When a line of the entries contains the word "הרשמי", report that line.

[[ DATA FOR THE TASK open ]]

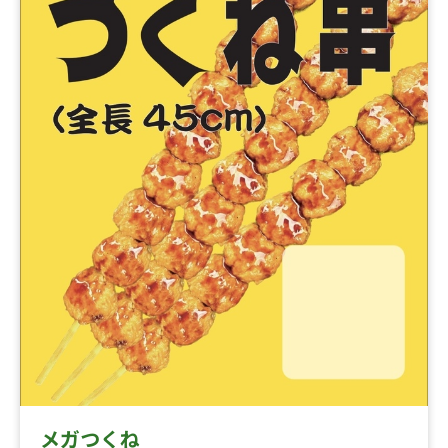
メガつくね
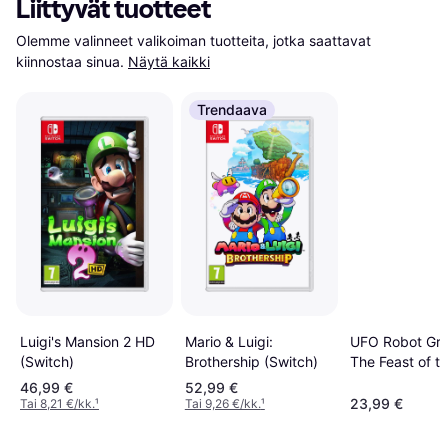
Liittyvät tuotteet
Olemme valinneet valikoiman tuotteita, jotka saattavat 
kiinnostaa sinua.
Näytä kaikki
Trendaava
Luigi's Mansion 2 HD
Mario & Luigi:
UFO Robot Gre
(Switch)
Brothership (Switch)
The Feast of t
Wolves Switch
46,99 €
52,99 €
23,99 €
Tai 8,21 €/kk.
¹
Tai 9,26 €/kk.
¹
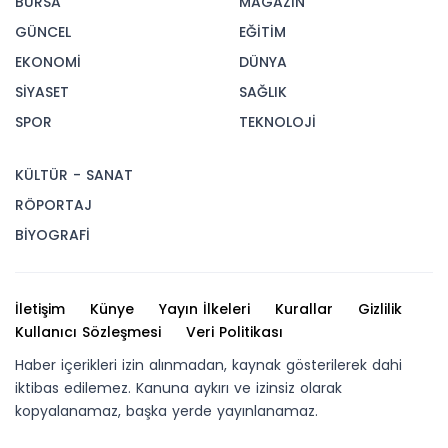
BURSA
MAGAZİN
GÜNCEL
EĞİTİM
EKONOMİ
DÜNYA
SİYASET
SAĞLIK
SPOR
TEKNOLOJİ
KÜLTÜR - SANAT
RÖPORTAJ
BİYOGRAFİ
İletişim
Künye
Yayın İlkeleri
Kurallar
Gizlilik
Kullanıcı Sözleşmesi
Veri Politikası
Haber içerikleri izin alınmadan, kaynak gösterilerek dahi
iktibas edilemez. Kanuna aykırı ve izinsiz olarak
kopyalanamaz, başka yerde yayınlanamaz.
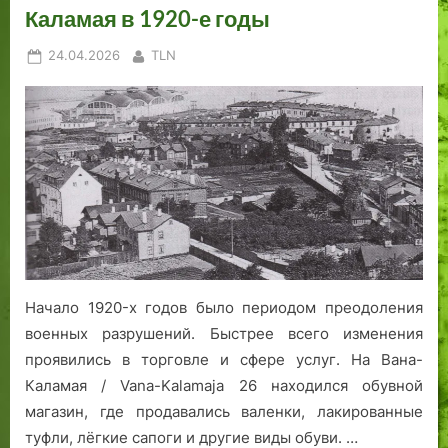
Каламая в 1920-е годы
Posted
By
24.04.2026
TLN
on
Начало 1920-х годов было периодом преодоления
военных разрушений. Быстрее всего изменения
проявились в торговле и сфере услуг. На Вана-
Каламая / Vana-Kalamaja 26 находился обувной
магазин, где продавались валенки, лакированные
туфли, лёгкие сапоги и другие виды обуви. …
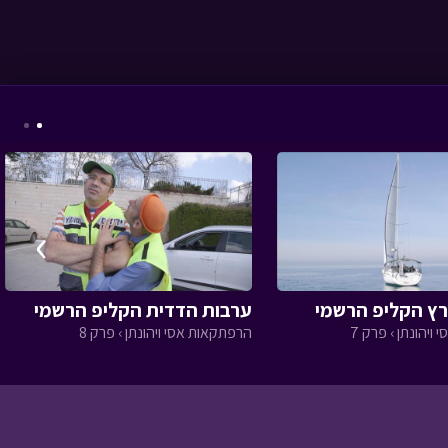
אסי טוביה וחברים -
הפתעת טוביה
• מתוך
אסי טוביה וחברים
›
ץ הקליפ הרשמי
ערבות הדדית הקליפ הרשמי
ויהונתן › פרק 7
הרפתקאות אסי ויהונתן › פרק 8
מסע כומתה - הרי
ירושלים
• מתוך מסע
כומתה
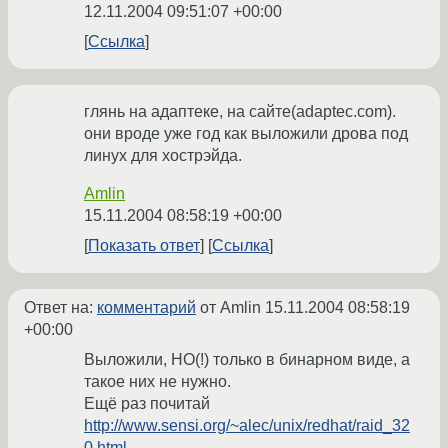
12.11.2004 09:51:07 +00:00
Ссылка
глянь на адаптеке, на сайте(adaptec.com).
они вроде уже год как выложили дрова под
линух для хострэйда.
Amlin
15.11.2004 08:58:19 +00:00
Показать ответ
Ссылка
Ответ на:
комментарий
от Amlin
15.11.2004 08:58:19
+00:00
Выложили, НО(!) только в бинарном виде, а
такое них не нужно.
Ещё раз почитай
http://www.sensi.org/~alec/unix/redhat/raid_32
0.html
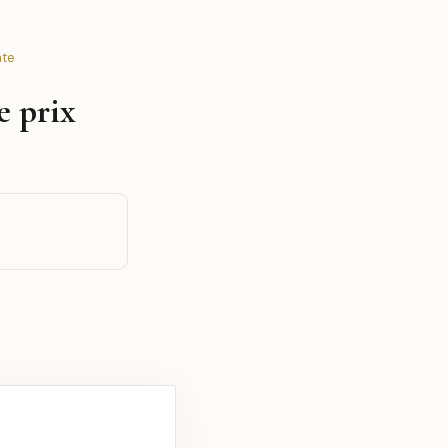
nte
e prix
6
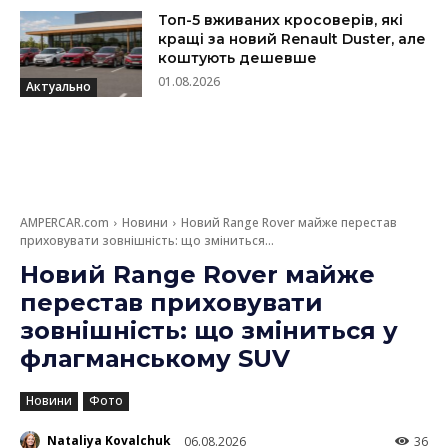
Топ-5 вживаних кросоверів, які
кращі за новий Renault Duster, але
коштують дешевше
01.08.2026
Актуально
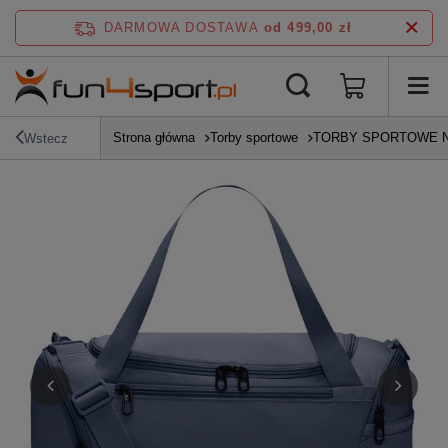
DARMOWA DOSTAWA
od 499,00 zł
Strona główna
Torby sportowe
TORBY SPORTOWE N
Wstecz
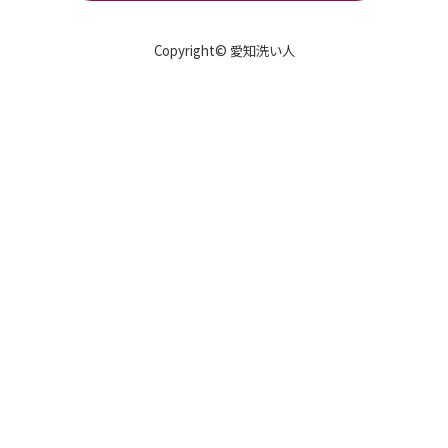
Copyright© 愛知洗い人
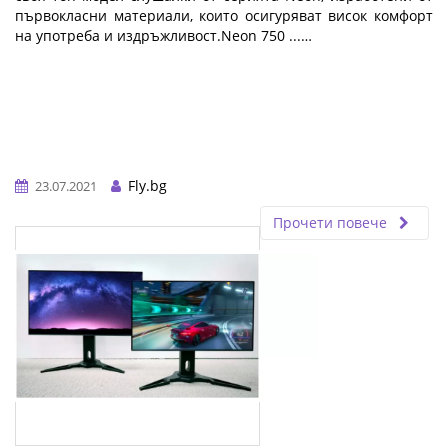
първокласни материали, които осигуряват висок комфорт
на употреба и издръжливост.Neon 750 ...…
Fly.bg
23.07.2021
Прочети повече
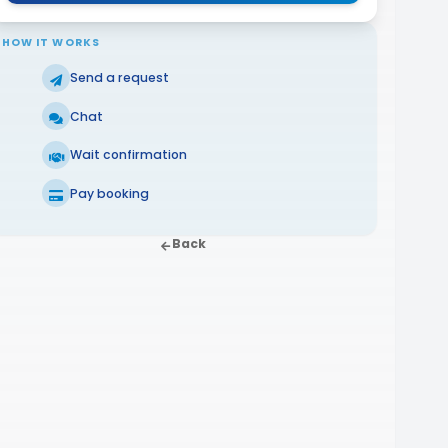
HOW IT WORKS
Send a request
Chat
Wait confirmation
Pay booking
Back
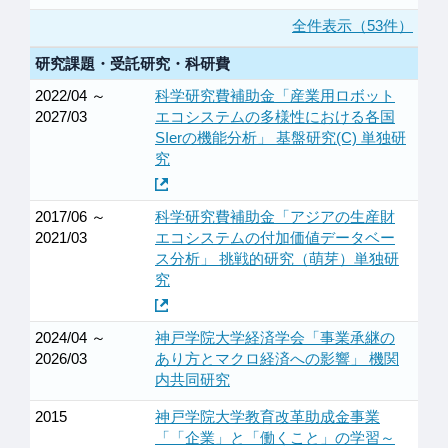
全件表示（53件）
研究課題・受託研究・科研費
2022/04 ～
科学研究費補助金「産業用ロボット
2027/03
エコシステムの多様性における各国
SIerの機能分析」 基盤研究(C) 単独研
究
2017/06 ～
科学研究費補助金「アジアの生産財
2021/03
エコシステムの付加価値データベー
ス分析」 挑戦的研究（萌芽）単独研
究
2024/04 ～
神戸学院大学経済学会「事業承継の
2026/03
あり方とマクロ経済への影響」 機関
内共同研究
2015
神戸学院大学教育改革助成金事業
「「企業」と「働くこと」の学習～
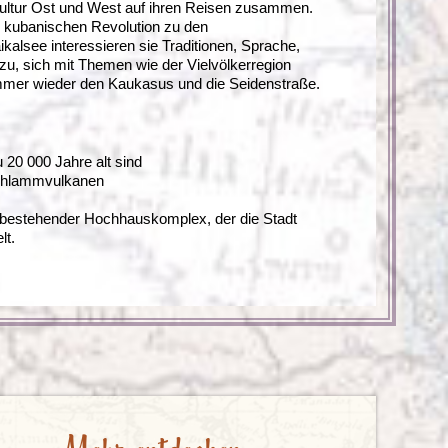
Kultur Ost und West auf ihren Reisen zusammen.
 kubanischen Revolution zu den
alsee interessieren sie Traditionen, Sprache,
u, sich mit Themen wie der Vielvölkerregion
immer wieder den Kaukasus und die Seidenstraße.
 20 000 Jahre alt sind
 Schlammvulkanen
bestehender Hochhauskomplex, der die Stadt
lt.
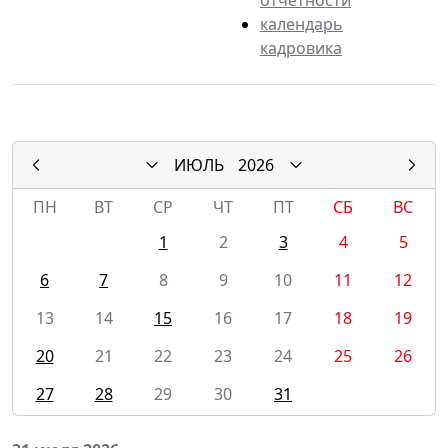
календарь
кадровика
ИЮЛЬ
2026
ПН
ВТ
СР
ЧТ
ПТ
СБ
ВС
1
2
3
4
5
6
7
8
9
10
11
12
13
14
15
16
17
18
19
20
21
22
23
24
25
26
27
28
29
30
31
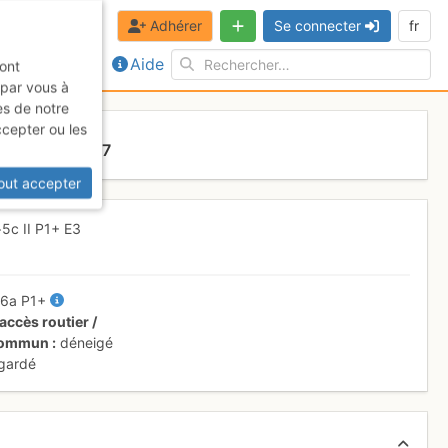
Adhérer
Se connecter
fr
Aide
sont
 par vous à
es de notre
ccepter ou les
 18 juillet 2017
out accepter
>5c
II
P1+
E3
-
6a
P1+
accès routier /
 commun
déneigé
 gardé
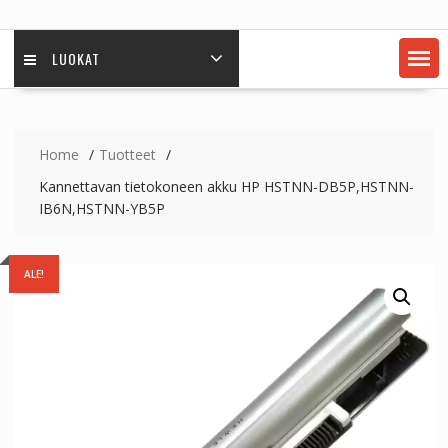
LUOKAT
Home
Tuotteet
Kannettavan tietokoneen akku HP HSTNN-DB5P,HSTNN-
IB6N,HSTNN-YB5P
ALE!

[[ DATA FOR THE TASK closed ]]

RESULT OF THIS TASK:
ץ הקליפ הרשמי
ערבות הדדית הקליפ הרשמי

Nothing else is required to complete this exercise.